Hadi ended his comments with a powerful statement about the roles we can all play in our communities. “And finally, something that might not seem optimistic but it ultimately is...This is an epidemic that has developed over time. And it's going to take years to get out of it. There is not going to be a single solution that's going to turn the tide. Not a switch to flip to make it go away. It's important to keep that in mind to highlight the importance of doing your individual part even if it feels miniscule or even if it feels you are not turning the tide overall. And to focus on prevention and education and not lose sight of that big picture of the importance of stopping that revolving door of individuals becoming addicted.”

The town hall concluded with the panelists and participants being invited to share a word or phrase to reflect what they see as most important in relation to libaries responding to this crisis. The panelists comments included "resilience," "understanding the problem," and "partnerships across the community." The participant comments and ideas were also captured in the transcript from the event and in this word cloud:


As the session closed, participants were reminded that the town hall was a first step by WebJunction and PLA to bring the library community together to explore this important topic. Libraries play a key role in their communities and this crisis represents another opportunity to provide information, support and compassion when it's needed most.
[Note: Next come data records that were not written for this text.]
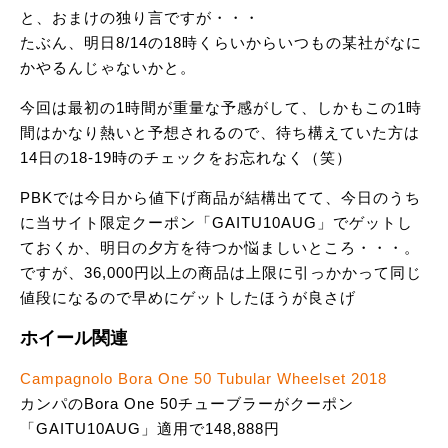
と、おまけの独り言ですが・・・
たぶん、明日8/14の18時くらいからいつもの某社がなに
かやるんじゃないかと。
今回は最初の1時間が重量な予感がして、しかもこの1時
間はかなり熱いと予想されるので、待ち構えていた方は
14日の18-19時のチェックをお忘れなく（笑）
PBKでは今日から値下げ商品が結構出てて、今日のうち
に当サイト限定クーポン「GAITU10AUG」でゲットし
ておくか、明日の夕方を待つか悩ましいところ・・・。
ですが、36,000円以上の商品は上限に引っかかって同じ
値段になるので早めにゲットしたほうが良さげ
ホイール関連
Campagnolo Bora One 50 Tubular Wheelset 2018
カンパのBora One 50チューブラーがクーポン
「GAITU10AUG」適用で148,888円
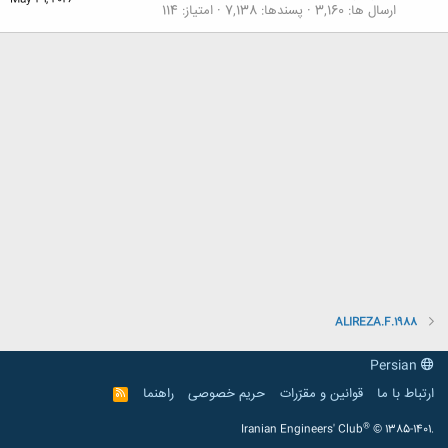
May 31, 2026
ارسال ها
3,160
پسندها
7,138
امتیاز
114
ALIREZA.F.1988
Persian
ارتباط با ما
قوانین و مقرّرات
حریم خصوصی
راهنما
R
S
S
®
Iranian Engineers' Club
© 1385-1401.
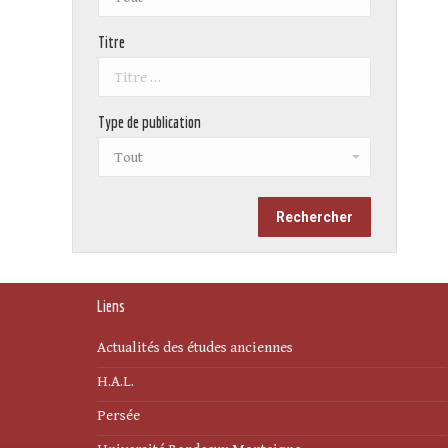
Titre
Type de publication
Liens
Actualités des études anciennes
H.A.L.
Persée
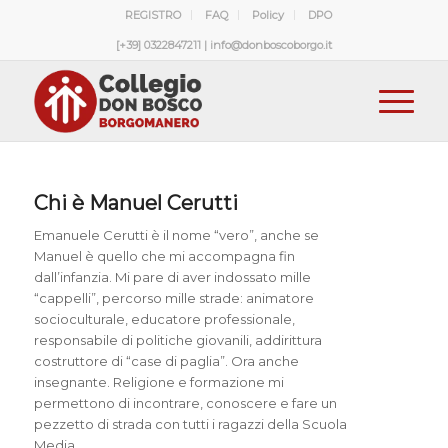
REGISTRO
FAQ
Policy
DPO
[+39] 0322847211 | info@donboscoborgo.it
Chi è
Manuel Cerutti
Emanuele Cerutti è il nome “vero”, anche se
Manuel è quello che mi accompagna fin
dall’infanzia. Mi pare di aver indossato mille
“cappelli”, percorso mille strade: animatore
socioculturale, educatore professionale,
responsabile di politiche giovanili, addirittura
costruttore di “case di paglia”. Ora anche
insegnante. Religione e formazione mi
permettono di incontrare, conoscere e fare un
pezzetto di strada con tutti i ragazzi della Scuola
Media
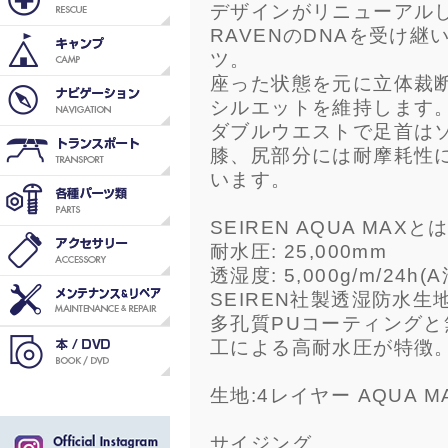
デザインがリニューアル
RAVENのDNAを受け
ツ。
座った状態を元に立体裁
シルエットを維持します
ダブルウエストで足首は
膝、尻部分には耐摩耗性に
います。
SEIREN AQUA MAXとは
耐水圧: 25,000mm
透湿度: 5,000g/m/24h(A
SEIREN社製透湿防水生
多孔質PUコーティングと
工による高耐水圧が特徴
生地:4レイヤー AQUA M
サイジング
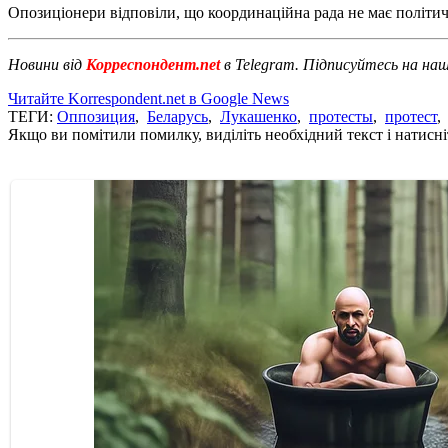
Опозиціонери відповіли, що координаційна рада не має політи
Новини від
Корреспондент.net
в Telegram. Підписуйтесь на на
Читайте Korrespondent.net в Google News
ТЕГИ:
Оппозиция
,
Беларусь
,
Лукашенко
,
протесты
,
протест
Якщо ви помітили помилку, виділіть необхідний текст і натисніт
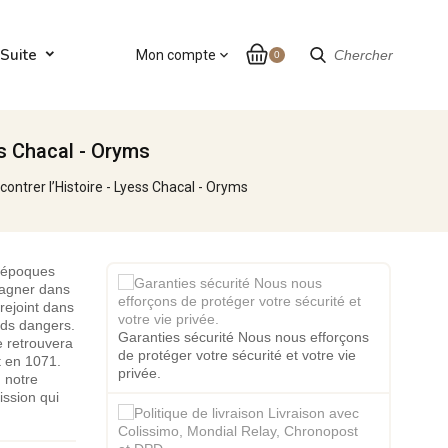
Suite
Mon compte
expand_more
Chercher
0
ss Chacal - Oryms
ontrer l’Histoire - Lyess Chacal - Oryms
s époques
pagner dans
rejoint dans
nds dangers.
Garanties sécurité Nous nous efforçons
e retrouvera
de protéger votre sécurité et votre vie
t en 1071.
privée.
 notre
ission qui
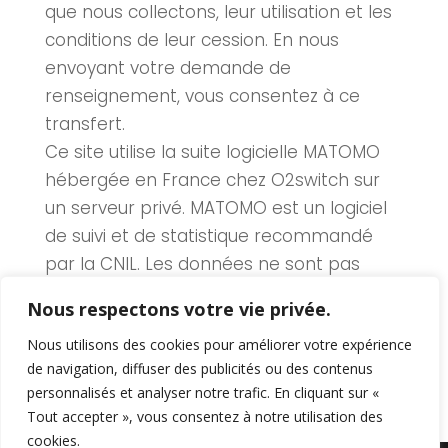
que nous collectons, leur utilisation et les
conditions de leur cession. En nous
envoyant votre demande de
renseignement, vous consentez à ce
transfert.
Ce site utilise la suite logicielle MATOMO
hébergée en France chez O2switch sur
un serveur privé. MATOMO est un logiciel
de suivi et de statistique recommandé
par la CNIL. Les données ne sont pas
utilisées à des fins de publicité, elle reste
Nous respectons votre vie privée.
dans un cadre privé d’utilisation du site
Nous utilisons des cookies pour améliorer votre expérience
afin d’améliorer l’expérience utilisateur.
de navigation, diffuser des publicités ou des contenus
personnalisés et analyser notre trafic. En cliquant sur «
Tout accepter », vous consentez à notre utilisation des
cookies.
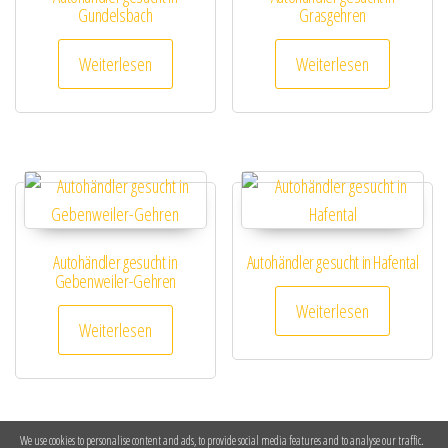
Gundelsbach
Grasgehren
Weiterlesen
Weiterlesen
Autohändler gesucht in
Autohändler gesucht in Hafental
Gebenweiler-Gehren
Weiterlesen
Weiterlesen
We use cookies to personalise content and ads, to provide social media features and to analyse our traffic.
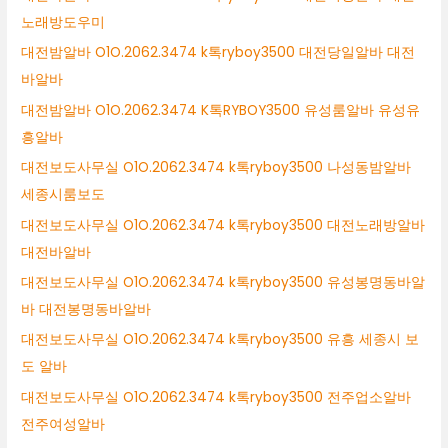
노래방도우미
대전밤알바 O1O.2062.3474 k톡ryboy3500 대전당일알바 대전
바알바
대전밤알바 O1O.2062.3474 K톡RYBOY3500 유성룸알바 유성유
흥알바
대전보도사무실 O1O.2062.3474 k톡ryboy3500 나성동밤알바
세종시룸보도
대전보도사무실 O1O.2062.3474 k톡ryboy3500 대전노래방알바
대전바알바
대전보도사무실 O1O.2062.3474 k톡ryboy3500 유성봉명동바알
바 대전봉명동바알바
대전보도사무실 O1O.2062.3474 k톡ryboy3500 유흥 세종시 보
도 알바
대전보도사무실 O1O.2062.3474 k톡ryboy3500 전주업소알바
전주여성알바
A recording of the town hall is available for review, as well as a growing compilation of resources related to the crisis. Tweets from the town hall are at #libsopioidtownhall, and we've started a Facebook group, Libraries and the Opioid Crisis for further information and resource sharing. We invite you to join us there to continue the conversation. 

 

Endnote:
1. Drug overdose deaths in the United States continue to increase in 2015. Centers for Disease Control and Prevention, National Center for Injury Prevention and Control, Division of Unintentional Injury Prevention. Accessed: September 21, 2017.